By Tim Shoulders, CEO and president, Grass Valley
Working in television is a thrilling experience; the industry is constantly evolving and is highly competitive. But the industry is at a crossroads and currently faces a daunting challenge. Broadcasters are met with increasing competition from Netflix, Amazon, and other streaming services, along with substantial declines in traditional advertising revenues. To adapt to this changing market, our media customers have to rethink the economics of their business or risk being left behind.
Business success relies on optimal return on investment. Grass Valley is an integral part of the media supply chain that forms the “investment” side. Our customers are wanting bold choices about their investment strategy, and our role as a vendor is to suggest new, out of the box, options. Fortunately, technology is evolving across both content acquisition and production — and new technology, like cloud-based solutions, enables us to reduce investment.
CapEx vs. OpEx investment
Typically, investors utilize metrics such as EBITDA (Earnings Before Interest, Taxes, Depreciation and Amortization) as a way to determine the health of a business. This is because EBITDA is a rough substitute for a business’ cash generation without financing activities. Investors in the broadcasting industry see OpEx (Operational Expense – paying for services or solutions, like software, as they are used) as the ‘bad guy’ and CapEx (purchasing capital assets that are depreciated over time) as the ‘good guy’. CapEx has been traditionally relied upon to build broadcast-caliber media workflows. OpEx models that enable media companies to pay for services and solutions based on actual usage, over time, offer many advantages.

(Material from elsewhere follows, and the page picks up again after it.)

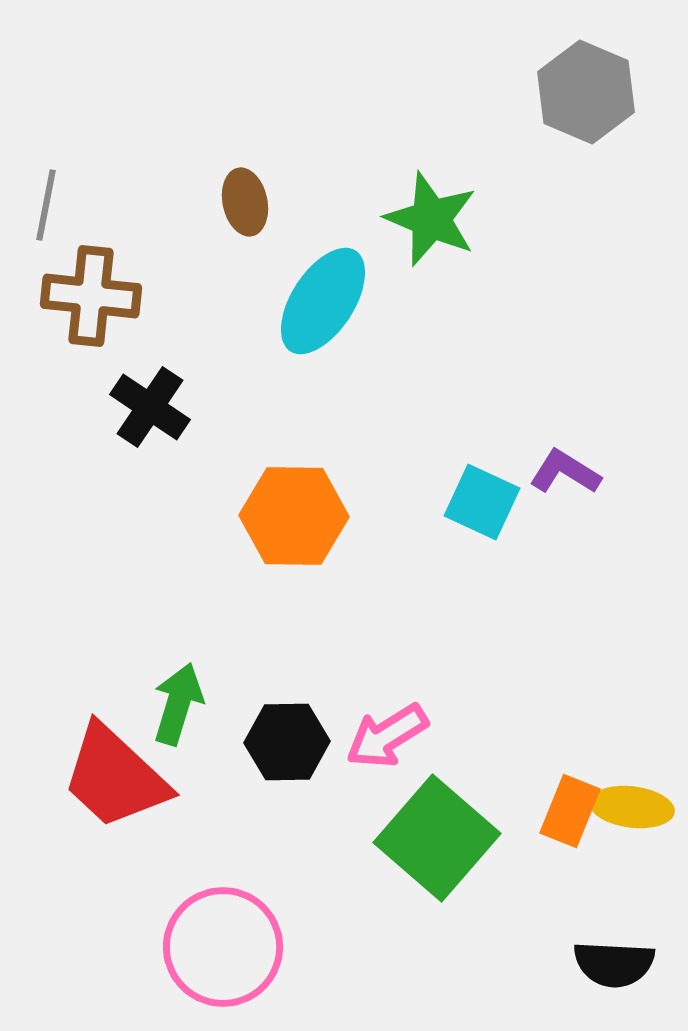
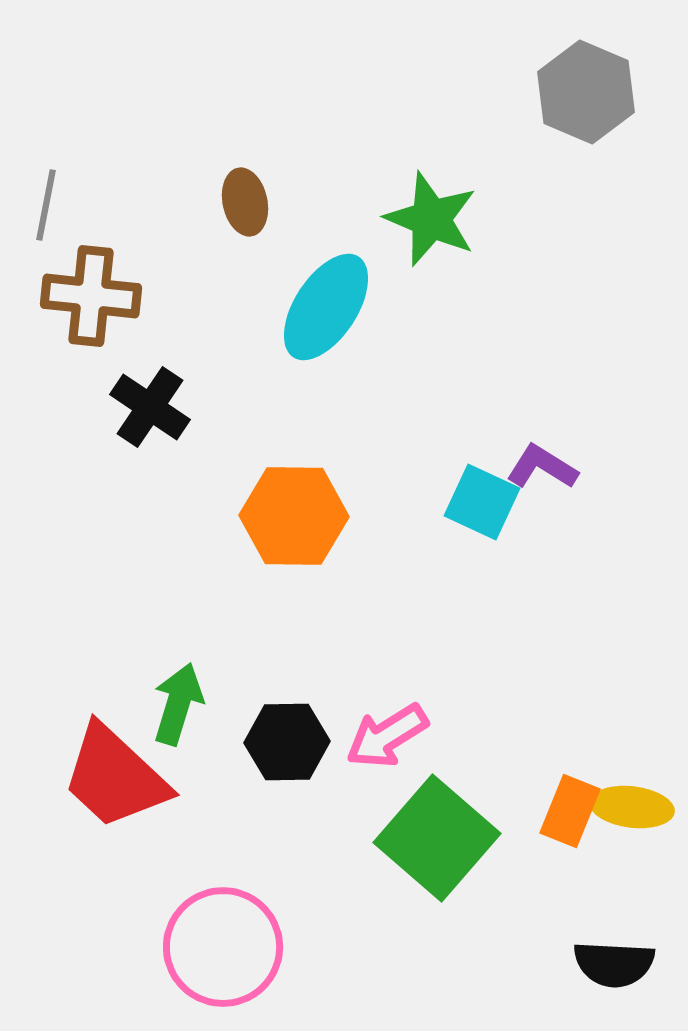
cyan ellipse: moved 3 px right, 6 px down
purple L-shape: moved 23 px left, 5 px up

OpEx is often villainized because of the loose relationship between EBITDA and cash flow. In reality, this reputation is unearned. Imagine that you have the choice between a capital investment or a lease. With capital investment, you pay for the solution at the beginning of your investment and the cash is paid to your vendors immediately. With a lease, you can spread payments over the life of the solution, matching the cash outflow with the cash inflow from putting the solution to productive use. This immediately improves cash flow (despite lower EBITDA). OpEx-based workflow solutions can improve cash flow in the same way. For example, many of our products are only used when there is an event to cover, like a sporting event or breaking news. If you could pay for these products ONLY during the time they were in use, in some applications, pay-per-use could reduce the overall cash outflow by more than 80%!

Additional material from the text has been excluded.